DD is interested in a career in mental health nursing and was advised by her schools careers advisor that voluntary work at our nearest hospital would be beneficial to her ucas application. She attended an induction where she was told what to expect and how to conduct herself while on the wards. She was told she would have to have to use her initiative but would be buddied with a nurse for her first 6 weeks of work. At the end of this induction the co-ordinator asked if anyone would be interested in being a dementia volunteer which would involve befriending and assisting these patients in specific which DD of course signed up for as it's exactly what she is interested in. She was also told she would recieve some extra training on her first day as she wanted to volunteer with these patients. She went away and researched the condition and how best to conduct herself around sufferers so she would be prepared.
Today was her first day and was told to report to the nurse in charge. First off no one was told she would be coming which left her feeling very awkward from the outset. She was given a quick five minute tour of the ward and was told to go find "the patient with the purple file" and wait for another nurse to come find her.
This nurse did not show up so she was left in the ward for over an hour until a care assistant asked her why she was there and offered her a cup of tea. After this she was told to leave and come back next week when hopefully there would be more for her to do.
I'm aware that hospitals are an EXTREMELY busy place and that she can't expect to have her hand held the entire time, but why recruit volunteers just to treat them like this? I'm in a right mind to tell her to email the co-ordinator to complain.. Or would that be OTT?
Ps sorry for long post blush

Theycallmemellowjello Wed 29-Jul-15 18:53:38

I think that if she's looking for a career in this area she'd do best not to burn any bridges - you never know who will turn up on an interview panel. Maybe she could email explaining the situation and asking if there's a best time for her to come?

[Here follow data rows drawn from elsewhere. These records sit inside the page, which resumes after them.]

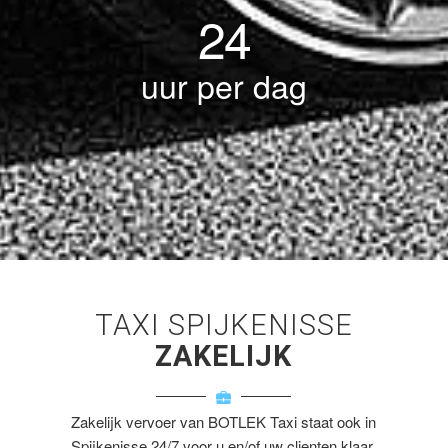
24
uur per dag
TAXI SPIJKENISSE
ZAKELIJK
Zakelijk vervoer van BOTLEK Taxi staat ook in
Spijkenisse 24/7 voor u en/of uw clienten klaar.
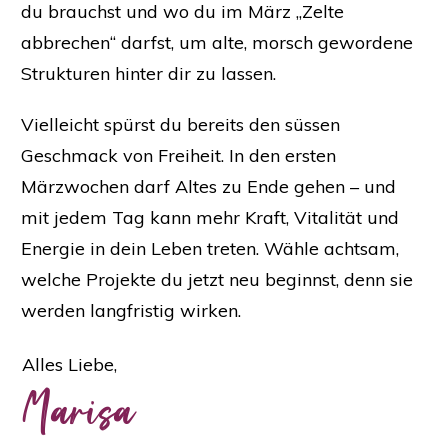
du brauchst und wo du im März „Zelte
abbrechen“ darfst, um alte, morsch gewordene
Strukturen hinter dir zu lassen.
Vielleicht spürst du bereits den süssen
Geschmack von Freiheit. In den ersten
Märzwochen darf Altes zu Ende gehen – und
mit jedem Tag kann mehr Kraft, Vitalität und
Energie in dein Leben treten. Wähle achtsam,
welche Projekte du jetzt neu beginnst, denn sie
werden langfristig wirken.
Alles Liebe,
Marisa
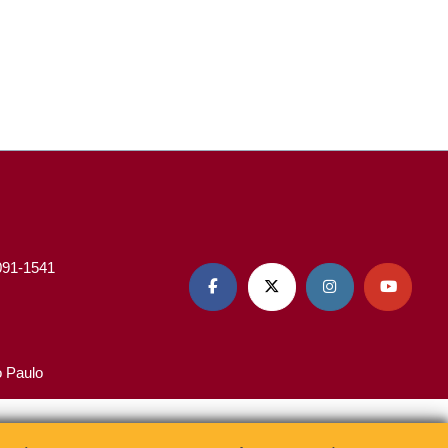
3091-1541




o Paulo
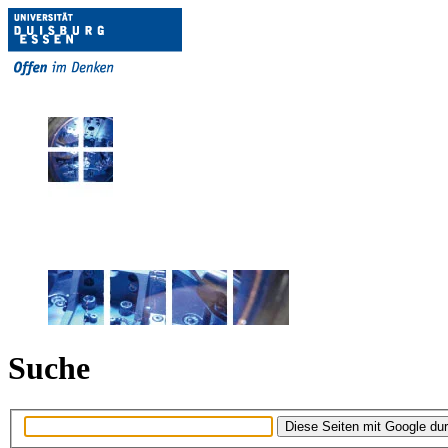
Suche
Diese Seiten mit Google du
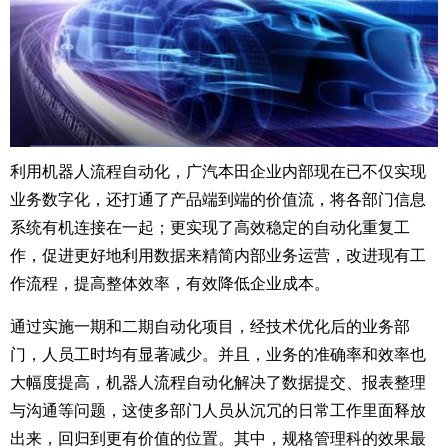
利用机器人流程自动化，广汽本田企业内部现在已不仅实现
业务数字化，还打通了产品端到端的价值流，将各部门信息
系统有机连接在一起；更实现了高效稳定的自动化重复工
作，促进更好地利用数据来精简内部业务运营，改进现有工
作流程，提高整体效率，有效降低企业成本。
通过实施一期和二期自动化项目，经技术优化后的业务部
门，人员工时均有显著减少。并且，业务的准确率和效率也
大幅度提高，机器人流程自动化解决了数据提交、报表整理
与沟通等问题，这使多部门人员从沉冗的日常工作里面释放
出来，回归到更有价值的位置。其中，规格管理科的效果最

Sirzy Wed 29-Jul-15 18:53:40

These things happen. It's a pain but they happen.

If she is old enough to be volunteering in a hopsital she is old enough to complain herself if she feels the need to!

WorraLiberty Wed 29-Jul-15 18:55:47

No, she should definitely report this to the co-ordinator.

If she feels awkward, maybe don't mention the word 'complain'. Just tell her the co-ordinator should really know about it.

bestguess23 Wed 29-Jul-15 18:55:52

From 17 to 20 I was working as a healthcare assistant in a high security hospital in the summer holidays. It's a hugely pressured environment and not always safe. Things have improved a bit but people are very overstretched. You could complain but it might make things more difficult for your dd. Could she take more initiative and if she had been forgotten about remind someone she is there. She will have to be very forthright and willing to just muck in to get on in that environment. I appreciate it's always hard on the first day.

Gargamella Wed 29-Jul-15 18:55:55

Sounds pretty poor. Has she thought about volunteering with a charity instead? They're generally better geared up to induct and make proper use of volunteers.

Hedgesinthewind Wed 29-Jul-15 19:02:09

Volunteers do not come free in terms of human resource(time) in training mentoring supervising etc.So I thik you & she need to understand ths, in regard to the overstretched nature of areas of the NHS.

YABU to complain

YeOldeTrout Wed 29-Jul-15 19:03:49

that's a shame but maybe a realistic introduction to the NHS.

Thanks for sharing her experience. DD is also interested in a medical career.

Pippidoeswhatshewants Wed 29-Jul-15 19:06:48

She needs to be more pro active!
She could ask if she could shadow somebody for the time being, and she will probably find something to do through that.
Volunteers are an extra burden and should make their presence as useful as possible and not get in the way.

SunshineDaisies79 Wed 29-Jul-15 19:12:36

Thanks for the replies guys. We both know and appreciate that training will cost money, it's just that she was told to expect some kind of training and mentoring for the first 6 weeks. I've told her to make herself known a bit more as she was afraid to bother any of the nurses or assistants today if she asked questions. Hopefully for next week she can mentally prepare herself for the experience.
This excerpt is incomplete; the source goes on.